Ceci n’est pas un sketch du Petit Rapporteur, cette émission où Pierre Desproges élaborait des reportages hilarants dans des petits villages français, aux noms ou aux situations improbables. Ceci n’est pas un énoncé d’examen pour étudiants en droit constitutionnel. Et non, ceci n’est pas un reportage pour le poisson d’avril d’une de nos télévisions. Non, ceci est la réalité de la Belgique qui tombe en absurdie, et de la Flandre qui pousse le bouchon linguistique jusqu’au ridicule.
On avait déjà eu les « cafés de Paris » ou les « friteries de la Grand-Place » dont on flamandisait le nom. On avait eu droit au coup du pantalon qu’on baisse en public à cause de Flamands dans un club de pétanque francophone, c’était décidément trop drôle.
Et voilà la petite dernière, signée de la très inventive bourgmestre de Menin : à tout qui parle français – parce qu’il est français en fait – au guichet communal, on va répondre par… le silence ou des pictogrammes !
Imaginez : les employés communaux flamands, plutôt que de prendre les quelques minutes pour accueillir les citoyens français dans leur langue, vont les consacrer à confectionner, et puis à agiter des pictogrammes pour se faire comprendre sans devoir – ô horreur, ô trahison, ô scandale – parler cette langue interdite.

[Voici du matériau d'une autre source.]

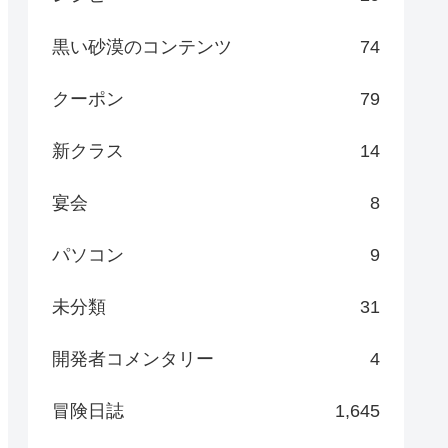
黒い砂漠のコンテンツ
74
クーポン
79
新クラス
14
宴会
8
パソコン
9
未分類
31
開発者コメンタリー
4
冒険日誌
1,645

On imagine que lorsqu’il est question de vendre quelque produit local, c’est en français que les commerçants de langue néerlandaise répondent à leurs clients venus de France et encaissent l’addition. Mais on est d’accord qu’ici, à la commune, la loi interdit de parler la langue de Molière.
Reste qu’à Menin, la séparation des torchons et des serviettes n’est pas simple à réaliser car cette bourgade, décidément fort sympathique, doit partager sa rue principale avec la commune française d’Halluin, où d’évidence on parle… français. Une suggestion pour éviter la porosité entre les deux peuplades ? Des sacs de sable ? Des chevaux de frise ? Un mur ?
Ah oui, dernier conseil à l’usage de la bourgmestre (soyons justes, cette fois, c’est le CD&V et non la N-VA qui nous régale) : si jamais elle envisageait de perfectionner le langage gestuel qu’elle privilégie aujourd’hui en optant carrément pour la langue des signes, il lui sera peut-être utile de savoir que cette langue n’est pas la même en néerlandais qu’en français. Quant à nos amis français, Kroll, toujours serviable, leur a dessiné les premières pages de leur nouveau dictionnaire.